Just What Did Calvin Teach?
J. P. Wiles
A summary of Calvin’s Institutes of the Christian Religion
Calvin’s “Great Book” contains a spiritual and impartial survey of the whole revelation which God has given to mankind in the Holy Scriptures. It is a temple of truth, a temple built, indeed, by uninspired hands, but built by a workman who was abundantly and wonderfully helped by the Holy Spirit of God. It is divided into four parts.
Book 1 – treats of the knowledge of God as the Creator, Preserver, and Governor of all things. It affirms that every man by nature has some knowledge of God, but that man’s depravity is so great that he ignorantly and wickedly stifles this knowledge, although it is enforced by the testimony of God’s works in creation. Hence God, when He designs to make Himself known to men in a way of grace, gives them His written Word. This leads to a discussion of the authority and excellence of Holy Scripture, and of the revelation which God has therein given of Himself as God the Father, God the son, and God the Holy Ghost; not three Gods but one God. And at this point, lest any man should charge his own ignorance to the account of the Creator, Calvin treats of man’s original as created in the image of God, of the original freedom of man’s will, and the primitive perfection of human nature. Finally, to show that the Creator preserves and governs all He has created, he deals at great length with the subject of Divine providence.

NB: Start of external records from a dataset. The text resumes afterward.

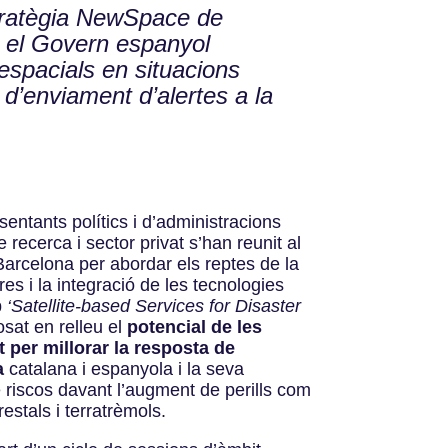
stratègia NewSpace de
i el Govern espanyol
espacials en situacions
d’enviament d’alertes a la
sentants polítics i d’administracions
e recerca i sector privat s’han reunit al
arcelona per abordar els reptes de la
res i la integració de les tecnologies
p
‘Satellite-based Services for Disaster
sat en relleu el
potencial de les
t per millorar la resposta de
a
catalana i espanyola i la seva
 riscos davant l’augment de perills com
estals i terratrèmols.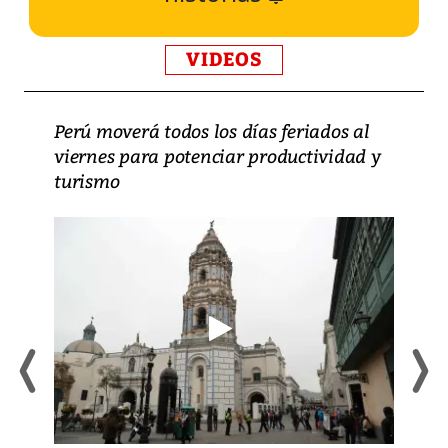
VIDEOS
Perú moverá todos los días feriados al
viernes para potenciar productividad y
turismo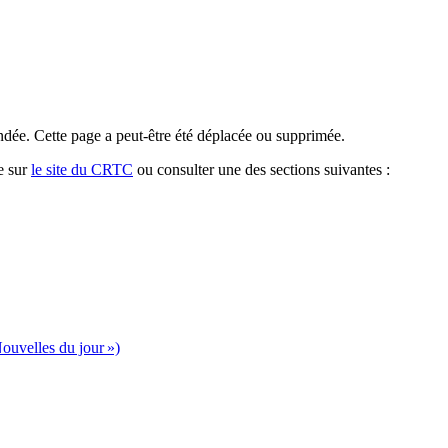
dée. Cette page a peut-être été déplacée ou supprimée.
e sur
le site du CRTC
ou consulter une des sections suivantes :
ouvelles du jour »)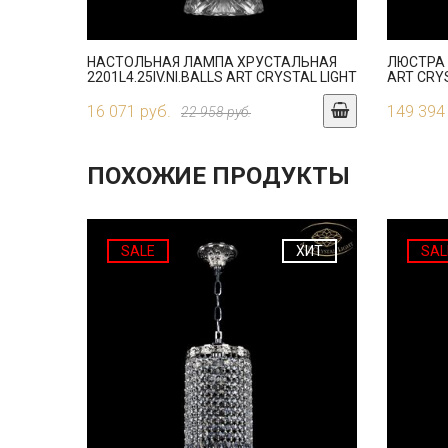
НАСТОЛЬНАЯ ЛАМПА ХРУСТАЛЬНАЯ
ЛЮСТРА 
2201L4.25IV.NI.BALLS ART CRYSTAL LIGHT
ART CRY
16 071 руб.
149 394
22 958 руб.
ПОХОЖИЕ ПРОДУКТЫ
SALE
ХИТ
SAL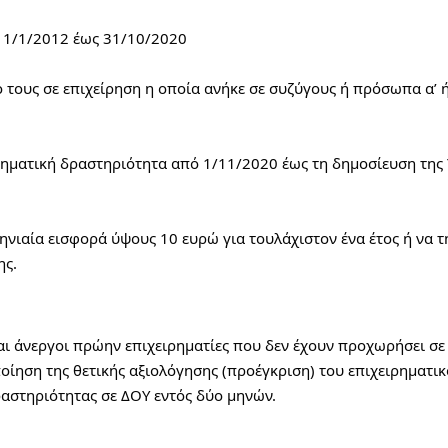
ό 1/1/2012 έως 31/10/2020
ό τους σε επιχείρηση η οποία ανήκε σε συζύγους ή πρόσωπα α’ ή
ρηματική δραστηριότητα από 1/11/2020 έως τη δημοσίευση της 
ηνιαία εισφορά ύψους 10 ευρώ για τουλάχιστον ένα έτος ή να τη
ης.
 άνεργοι πρώην επιχειρηματίες που δεν έχουν προχωρήσει σε 
οίηση της θετικής αξιολόγησης (προέγκριση) του επιχειρηματικο
αστηριότητας σε ΔΟΥ εντός δύο μηνών.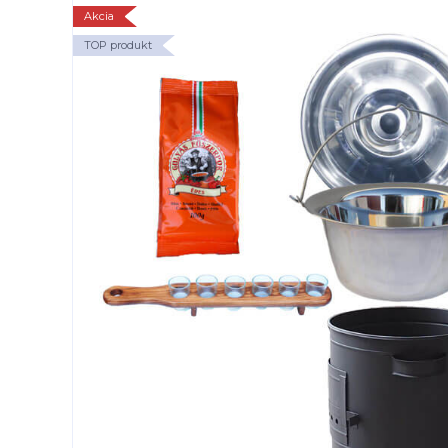
Akcia
TOP produkt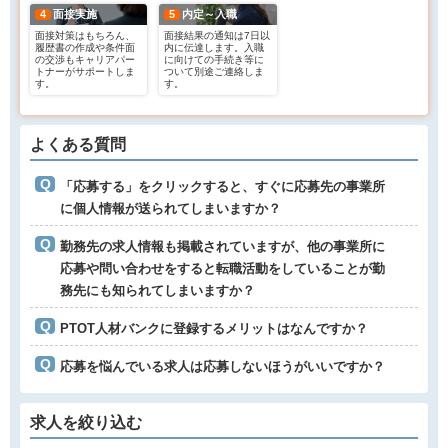
4
面接実施
5
内定～入職
面接対策はもちろん、
面接結果の通知は7日以
履歴書の作成や条件面
内に伝達します。入職
の交渉もキャリアパー
に向けての手続き等に
トナーがサポートしま
ついて別途ご連絡しま
す。
す。
よくある質問
「応募する」をクリックすると、すぐに応募先の事業所
に個人情報が送られてしまいますか？
勤務先の求人情報も掲載されていますが、他の事業所に
応募や問い合わせをすると転職活動をしていることが勤
務先にも知られてしまいますか？
PTOT人材バンクに登録するメリットはなんですか？
応募を悩んでいる求人は応募しないほうがいいですか？
求人を絞り込む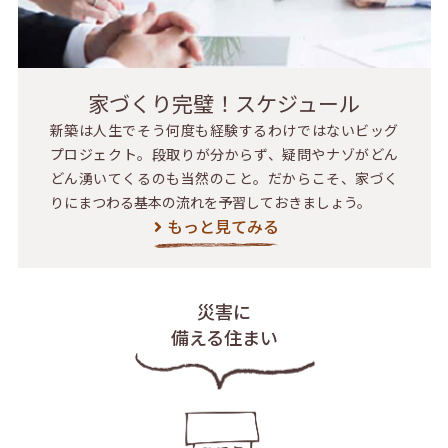
家づくり完璧！スケジュール
新築は人生でそう何度も経験するわけではないビッグ
プロジェクト。段取りが分からず、疑問やナゾがどん
どん湧いてくるのも当然のこと。だからこそ、家づく
りにまつわる基本の流れを予習しておきましょう。
もっと見てみる
災害に
備える住まい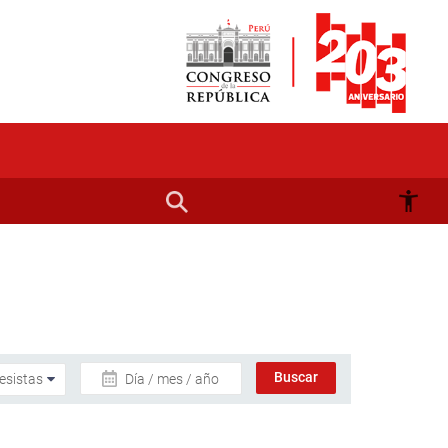
Día / mes / año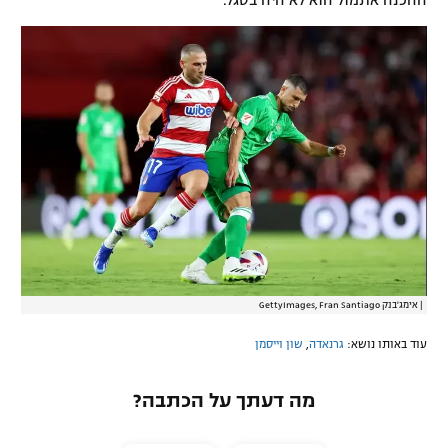
ההכנה אתמול הוא לא היה בסגל.
רשיון להקרנה פומבית לבית עסק
הצטרפות לחבילת הערוצים
לוח דרושים – ג'ובנט
תגיות
המגזין
|
אימג'בנק GettyImages, Fran Santiago
עוד באותו נושא:
גרנאדה
,
שון וייסמן
מה דעתך על הכתבה?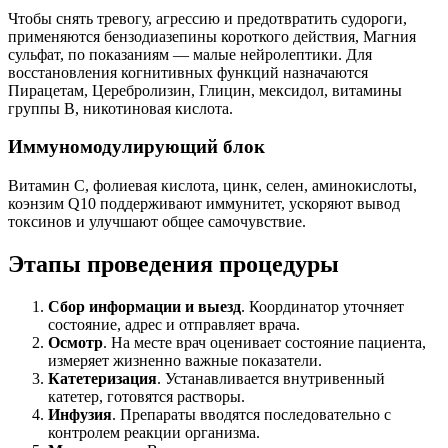
Чтобы снять тревогу, агрессию и предотвратить судороги,
применяются бензодиазепины короткого действия, Магния
сульфат, по показаниям — малые нейролептики. Для
восстановления когнитивных функций назначаются
Пирацетам, Церебролизин, Глицин, мексидол, витамины
группы B, никотиновая кислота.
Иммуномодулирующий блок
Витамин C, фолиевая кислота, цинк, селен, аминокислоты,
коэнзим Q10 поддерживают иммунитет, ускоряют вывод
токсинов и улучшают общее самочувствие.
Этапы проведения процедуры
Сбор информации и выезд
. Координатор уточняет
состояние, адрес и отправляет врача.
Осмотр
. На месте врач оценивает состояние пациента,
измеряет жизненно важные показатели.
Катетеризация
. Устанавливается внутривенный
катетер, готовятся растворы.
Инфузия
. Препараты вводятся последовательно с
контролем реакции организма.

Book II – treats of the knowledge of God the Redeemer, God in Christ. Man is fallen, involved in all the guilt and defilement of original sin, and has no power in himself to escape from sin or from the curse that is due to it. In fact, until man is reconciled to God and renewed in heart, nothing can proceed from him but what deserves condemnation. Hence man, being entirely lost, and incapable of helping himself or pleasing God by one good thought, must seek redemption outside of himself in Christ. Here Calvin shows that even under the Law in olden times Christ was known to the Jews as the Author of Salvation but was more fully revealed under the gospel. This leads to a discussion of the points of resemblance and difference between the Old and New Testaments. Next comes the necessity of the Incarnation: to save man the Son of God must become man. He did so: and the Divine and human natures are united in one person in Christ. He is our Prophet, Priest, and King. He accomplished the work of redemption, died, rose again, and ascended into heaven.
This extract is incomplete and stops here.